CON LA BOMBA A IDROGENO LA QUESTIONE COREANA SI COMPLICA. QUELLO CHE I MEDIA NON RACCONTANO PERÒ…

image_pdf
A molti mesi dalla presa di coscienza del fatto che il leader della Corea del Nord farà di tutto pur di non farsi mettere nel sacco dagli Stati Uniti d’America (più o meno in coincidenza con l’elezione di Donald Trump), molte sicurezze relative alle possibili opzioni politiche e militari sono saltate. Non stupisce oggi di apprendere che i militari al soldo di Kim Jong-Un siano pronti anche a montare una testata nucleare all’Idrogeno da centinaia di chilotoni sui propri missili balistici intercontinentali.

La dura verità è che per gli Stati Uniti d’America non ci sono opzioni militari “sul tavolo”, a meno di non rischiare la perdita di decine di milioni di vite umane nei primi trenta minuti di guerra, tanto in Corea del Sud, quanto in Giappone e persino a casa propria. Non ci sono nemmeno vere opzioni di riuscire a sferrare un attacco “chirurgico” . Il dittatore Kim lo sa bene e mostra i muscoli perché ha capito che è questo l’unico modo che ha per non farsi invadere o farsi destituire e sostituire da qualche fantoccio inviato da fuori.

E poi, se anche ci fosse, la realtà è che nessuna opzione militare americana sembrebbe accettabile per la Cina, che da sempre ha considerato la Corea del Nord come uno stato cuscinetto. Dopo quel che si è visto ai confini della Russia, dove ogni pretesto è stato utilizzato dalla NATO per ampliare la propria sfera di influenza, la Cina come potrebbe sperare che una Corea domani riunificata non diventi un avamposto americano si suoi confini? Se ci facciamo caso, addirittura ultimamente gli USA hanno fatto pressioni per il riarmo del Giappone, da secoli uno stato antagonista della Cina.

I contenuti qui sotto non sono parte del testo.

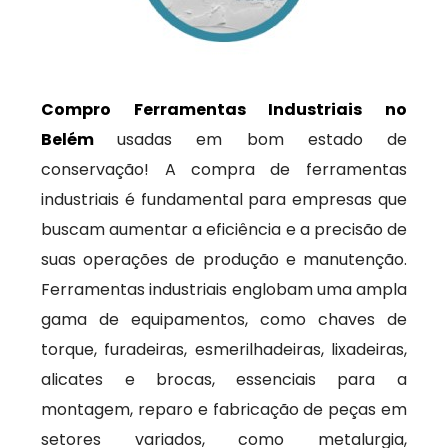
Compro Ferramentas Industriais no
Belém
usadas em bom estado de
conservação! A compra de ferramentas
industriais é fundamental para empresas que
buscam aumentar a eficiência e a precisão de
suas operações de produção e manutenção.
Ferramentas industriais englobam uma ampla
gama de equipamentos, como chaves de
torque, furadeiras, esmerilhadeiras, lixadeiras,
alicates e brocas, essenciais para a
montagem, reparo e fabricação de peças em
setores variados, como metalurgia,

Quello che i media non raccontano è che la corsa al riarmo del dittatore coreano è da mettere in diretta corrispondenza con la progressiva pressione militare esercitata dagli americani tanto sulla Corea del Sud quanto sul suo angelo custode cinese, affinché egli venisse destituito. Anzi ultimamente le forze armate americane avevano forse sperato che -in nome di un’alleanza commerciale- questo lo facesse la Cina stessa, ma la verità è che non succederà, perché ciò andrebbe contro i suoi interessi nazionali.

La situazione paradossale cui si è giunti è che se Kim attacca l’America (ipotesi peraltro del tutto irrealistica) è solo lui contro gli USA, mentre se l’America attacca Kim anche la Cina risulterebbe in guerra con loro, per ovvi motivi di salvaguardia dei propri confini e dopo un istante da quando i soldati americani avessero varcato le frontiere della Corea del Nord anche quelli cinesi lo farebbero, reclamando la loro sfera di influenza (esattamente come è già successo nel 1950) e, di fatto, cambiati i personaggi, la situazione finale non risulterebbe troppo diversa.

L’unica vera soluzione della vicenda è quello di un mutuo scambio: la limitazione della proliferazione nucleare coreana contro un ritiro delle truppe americane dalla Corea del Sud e dal Mar del Giappone, cosa che convincerebbe anche la Cina delle buone intenzioni degli Stati Uniti se con ciò essi perdessero davvero la capacità di un “pronto intervento” nella regione. Lo faranno mai? È psicologicamente difficile per chiunque accettare di fare un passo indietro ma è anche razionalmente molto rischioso fare degli altri passi avanti verso un conflitto che coinvolgerebbe immediatamente oltre alla Cina anche la Russia, il Giappone, tutti i paesi della NATO e di conseguenza quasi l’intero pianeta!

L’opzione nucleare con Kim Jong -Un non è mai stata realistica ma oggi lo è meno che mai. Gli Stati Uniti lo sanno bene, anche se non lo dicono, perché dovrebbero ammettere di essere stati beffati. Forse anche per questo i mercati finanziari si rilassano e dormono sonni tranquilli. Per quante dimostrazioni muscolari militari entrambi i rivali possano inviare alle televisioni di tutto il pianeta, nessuno sta davvero prendendo in considerazione l’escalation  verso un conflitto termonucleare globale.